# new marine tank, well almost



## dkim1986 (May 29, 2008)

i have just got something i have wanted for a while now, a 125 gallon tank, i currently have 45 gallon saltwater tank that has crushed coral substrate about 20-25 lbs live rock, some little anenomies two big dark red urchins, and a couple tube worm things, i had three fish that i caught, just pin fish, but i recently let them go. for my new tank (which i dont want to set up til i buy a house) i would like a reef tank with maybe eventually a couple fish, but first just start to biuld a reef, the only fish i definatly want is a mandarin dragonette, however i do realize i need to have a good tank for atleast a year before i get the fish with a self sustaining pod population. i also realize that this undertaking will not be cheap, however i am looking for the best way to minimize my set up costs, for lighting and such, but still want products that will work for me long term, i have probably about a year or so to plan, as i want this to go as smoothly as possible my first tank was all trial and error and has been running now for about a year, so my question is what are the best suggestions for filter, reef lighting, canopy, substrate (i want something fine, aragonite or sand) trying to estimate costs so i can start saving, i want to do it right from the begining, any help is great.
Danni


----------



## Fat_Fender_40 (Sep 10, 2007)

I am in the exact same boat as you, except I'm just a few steps ahead. I have been planning mine for a year, also. But I have a 72 Gallon bow front.
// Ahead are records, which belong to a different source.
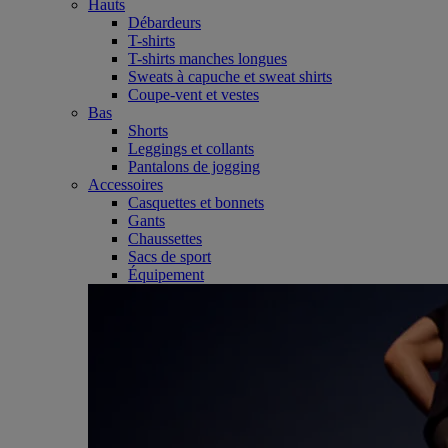
Hauts
Débardeurs
T-shirts
T-shirts manches longues
Sweats à capuche et sweat shirts
Coupe-vent et vestes
Bas
Shorts
Leggings et collants
Pantalons de jogging
Accessoires
Casquettes et bonnets
Gants
Chaussettes
Sacs de sport
Équipement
How much have you been reading and do you have any books. There are really great if you find the ones for you.

Buy used if you can, you have plenty of time so pass any buy that you don't think is a deal, you will eventually get one. I bought everything off eBay, right now I'm saving money for live rock before I can get going any further.

I paid 225 for my bow front and it came with digital pH meter, Magnum 350 and a bunch of extra goodies not listed in the auction. So my good deal ended becoming a great deal.

Patience and research. 

Is your tank 4ft or 6ft long? That info will help with the pricing other advice.


----------